Apple is likely to take a multi-pronged approach to manage the impact of impending tariffs on its products, according to Bloomberg's Mark Gurman. The company faces looming challenges, as new tariffs will affect not just China-based production but also the very countries Apple has diversified into.
The upcoming tariffs range from 20% to 46% across Apple's global manufacturing hubs. India, where Apple increasingly builds iPhones and AirPods, will face a 26% tariff. Vietnam, which produces AirPods, iPads, Apple Watches and Macs, will be hit with a 46% levy. Malaysia, Thailand, Indonesia, and even Ireland will face tariffs between a 20% and 37%.
Gurman believes Apple will pursue a combined strategy to mitigate these impacts. First, he says the company will likely pressure its component suppliers and manufacturing partners to reduce prices. Second, Apple may absorb a portion of the increased costs, eating into its typical hardware profit margin of around 45%.

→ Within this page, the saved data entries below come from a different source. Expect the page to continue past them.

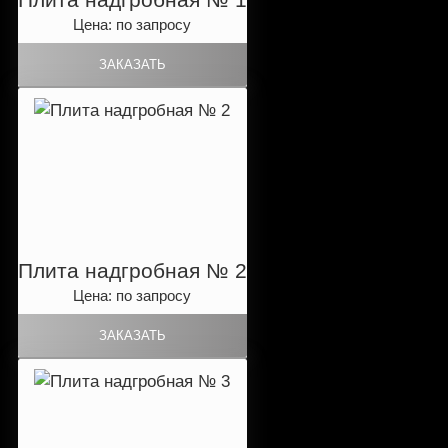
Цена: по запросу
Плита надгробная № 2
Цена: по запросу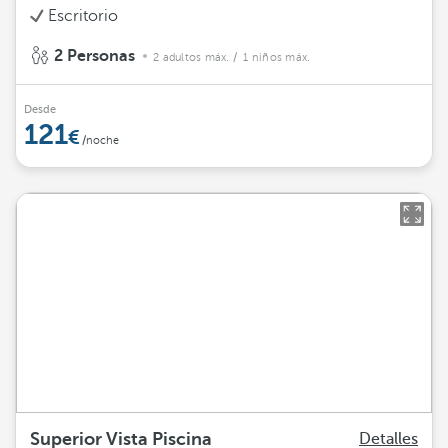
Escritorio
2 Personas
2 adultos máx.
/ 1 niños máx.
Desde
121
/noche
Superior Vista Piscina
Detalles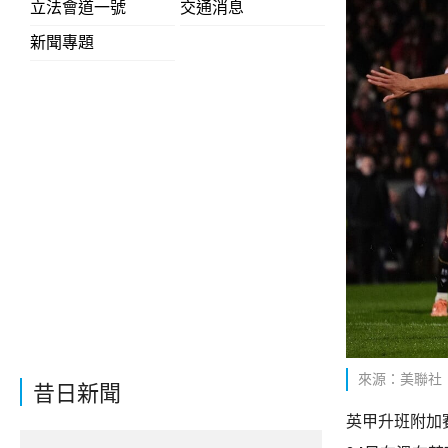
立法會道一號
交通消息
新聞專題
來源：美聯社
昔日新聞
英甲升班附加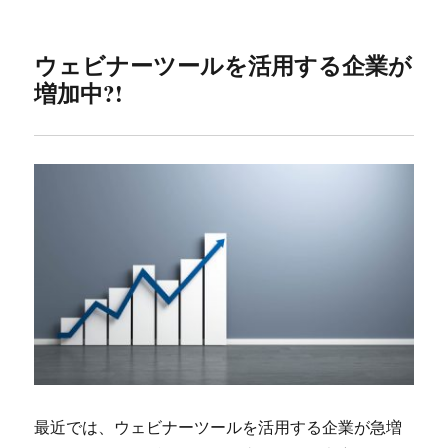
ウェビナーツールを活用する企業が
増加中?!
最近では、ウェビナーツールを活用する企業が急増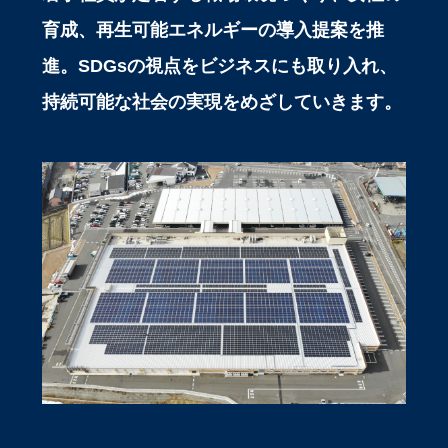
育成、再生可能エネルギーの導入提案を推
進。SDGsの視点をビジネスにも取り入れ、
持続可能な社会の実現をめざしていきます。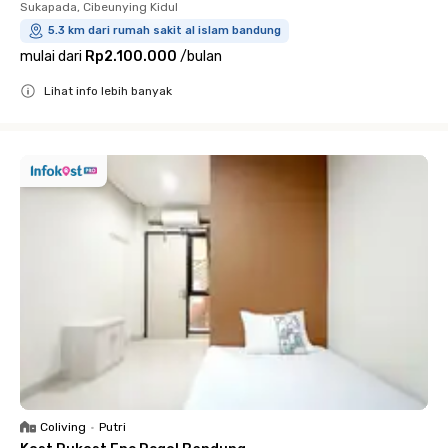
Sukapada, Cibeunying Kidul
5.3 km dari rumah sakit al islam bandung
mulai dari
Rp2.100.000
/
bulan
Lihat info lebih banyak
Close
Coliving
•
Putri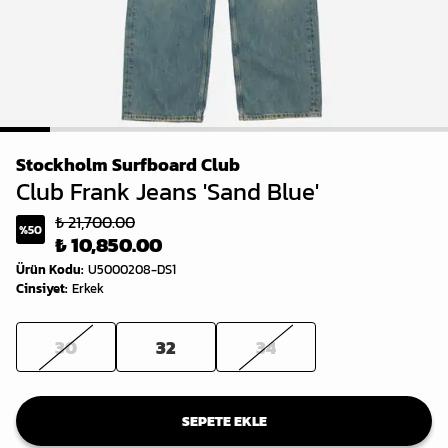
1
2
3
4
5
6
7
8
9
Stockholm Surfboard Club
Club Frank Jeans 'Sand Blue'
₺ 21,700.00
%
50
₺ 10,850.00
Ürün Kodu
:
U5000208-DS1
Cinsiyet
:
Erkek
30
32
34
SEPETE EKLE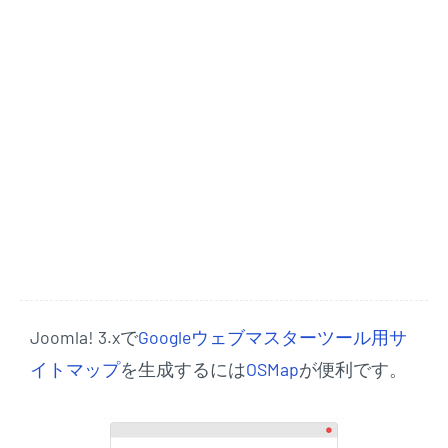
Joomla! 3.xで
Googleウェブマスターツール用サ
イトマップ
を生成するには
OSMap
が便利です。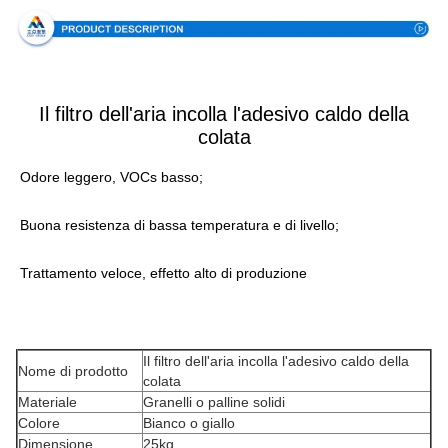
Il filtro dell'aria incolla l'adesivo caldo della
colata
Odore leggero, VOCs basso;
Buona resistenza di bassa temperatura e di livello;
Trattamento veloce, effetto alto di produzione
Il filtro dell'aria incolla l'adesivo caldo della
Nome di prodotto
colata
Materiale
Granelli o palline solidi
Colore
Bianco o giallo
Dimensione
25kg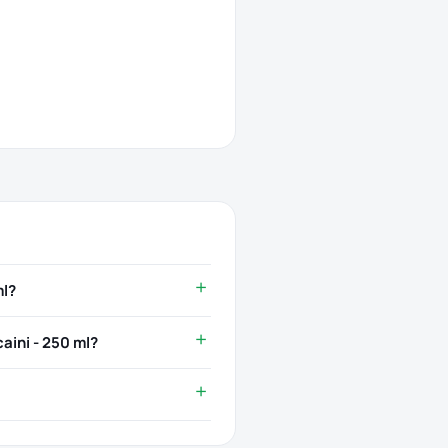
ml?
aini - 250 ml?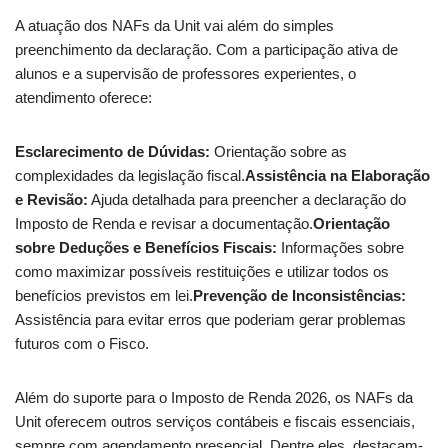
A atuação dos NAFs da Unit vai além do simples
preenchimento da declaração. Com a participação ativa de
alunos e a supervisão de professores experientes, o
atendimento oferece:
Esclarecimento de Dúvidas:
Orientação sobre as
complexidades da legislação fiscal.
Assistência na Elaboração
e Revisão:
Ajuda detalhada para preencher a declaração do
Imposto de Renda e revisar a documentação.
Orientação
sobre Deduções e Benefícios Fiscais:
Informações sobre
como maximizar possíveis restituições e utilizar todos os
benefícios previstos em lei.
Prevenção de Inconsistências:
Assistência para evitar erros que poderiam gerar problemas
futuros com o Fisco.
Além do suporte para o Imposto de Renda 2026, os NAFs da
Unit oferecem outros serviços contábeis e fiscais essenciais,
sempre com agendamento presencial. Dentre eles, destacam-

Third, and perhaps most concerning for consumers, Apple could consider iPhone price adjustments. The company has already implemented price increases in other markets in response to tax policies, currency fluctuations, and inflation. "I expect that Apple will seriously consider iPhone price adjustments," writes Gurman. "It helps that consumers have probably heard about the outside factors here and won’t see it as a cash grab."

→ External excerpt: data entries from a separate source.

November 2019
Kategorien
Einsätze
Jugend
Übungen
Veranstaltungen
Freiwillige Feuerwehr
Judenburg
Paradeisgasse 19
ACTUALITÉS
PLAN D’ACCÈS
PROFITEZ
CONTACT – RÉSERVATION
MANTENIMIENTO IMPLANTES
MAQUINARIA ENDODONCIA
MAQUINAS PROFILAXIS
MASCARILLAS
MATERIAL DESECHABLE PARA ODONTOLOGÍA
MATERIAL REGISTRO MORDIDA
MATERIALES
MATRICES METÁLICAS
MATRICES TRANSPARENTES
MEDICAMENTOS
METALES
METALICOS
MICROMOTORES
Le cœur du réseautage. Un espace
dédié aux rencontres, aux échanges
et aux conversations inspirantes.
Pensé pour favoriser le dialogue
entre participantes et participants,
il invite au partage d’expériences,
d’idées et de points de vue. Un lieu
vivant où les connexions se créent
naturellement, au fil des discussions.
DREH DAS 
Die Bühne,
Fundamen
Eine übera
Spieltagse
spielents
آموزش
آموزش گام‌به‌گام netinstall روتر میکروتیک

Finally, Apple will likely accelerate its supply chain diversification efforts. While the company won't be able to rapidly shift production to the United States, it may prioritize shipments from countries with lower tariff rates, such as routing more iPhones from India rather than China.
Apple has been stockpiling inventory in the U.S. for months in anticipation of the tariffs, which could delay price increases until the iPhone 17 launch in September. Units already in the U.S. are exempt from the tariffs, which officially take effect on April 9.

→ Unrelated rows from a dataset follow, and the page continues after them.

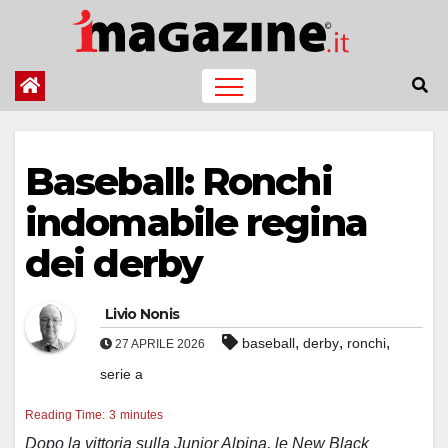
Salta
al
contenuto
Baseball: Ronchi
indomabile regina
dei derby
Livio Nonis
,
,
,
baseball
derby
ronchi
27 APRILE 2026
serie a
Reading Time:
3
minutes
Dopo la vittoria sulla Junior Alpina, le New Black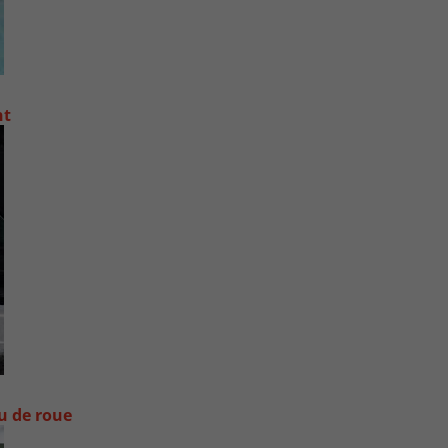
nt
ou de roue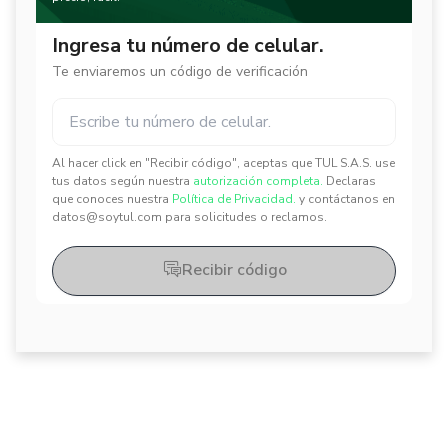
Ingresa tu número de celular.
Te enviaremos un código de verificación
Al hacer click en "Recibir código", aceptas que TUL S.A.S. use
✕
✕
tus datos según nuestra
autorización completa.
Declaras
que conoces nuestra
Política de Privacidad.
y contáctanos en
datos@soytul.com para solicitudes o reclamos.
Recibir código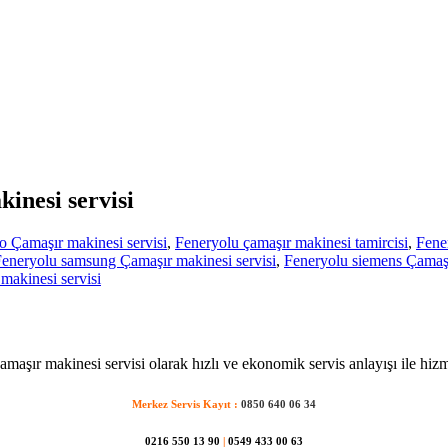
kinesi servisi
o Çamaşır makinesi servisi
,
Feneryolu çamaşır makinesi tamircisi
,
Fener
eneryolu samsung Çamaşır makinesi servisi
,
Feneryolu siemens Çamaşı
akinesi servisi
maşır makinesi servisi olarak hızlı ve ekonomik servis anlayışı ile hiz
Merkez Servis Kayıt :
0850 640 06 34
0216 550 13 90
|
0549 433 00 63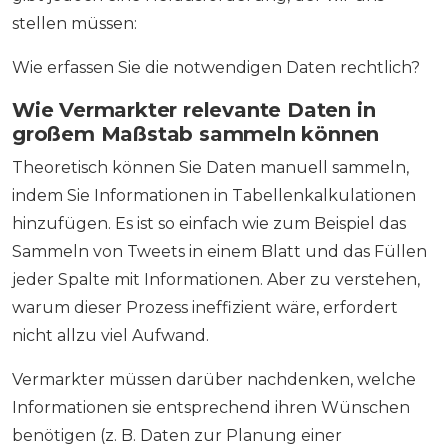
stellen müssen:
Wie erfassen Sie die notwendigen Daten rechtlich?
Wie Vermarkter relevante Daten in
großem Maßstab sammeln können
Theoretisch können Sie Daten manuell sammeln,
indem Sie Informationen in Tabellenkalkulationen
hinzufügen. Es ist so einfach wie zum Beispiel das
Sammeln von Tweets in einem Blatt und das Füllen
jeder Spalte mit Informationen. Aber zu verstehen,
warum dieser Prozess ineffizient wäre, erfordert
nicht allzu viel Aufwand.
Vermarkter müssen darüber nachdenken, welche
Informationen sie entsprechend ihren Wünschen
benötigen (z. B. Daten zur Planung einer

Despite Apple CEO Tim Cook's efforts to cultivate a relationship with Trump, including attending his inauguration and pledging $500 billion in US investments over the next four years, the company has so far not been successful in securing exemptions.
For consumers wondering whether they will have to pay more for an iPhone this fall, Gurman suggests Apple might become more aggressive with trade-in specials and installment plans to offset potential price increases, or possibly revive its previously considered hardware subscription service.
Apple has not yet made any comment on the tariffs or its plans going forward, but the company is surely working behind the scenes to calculate their impact.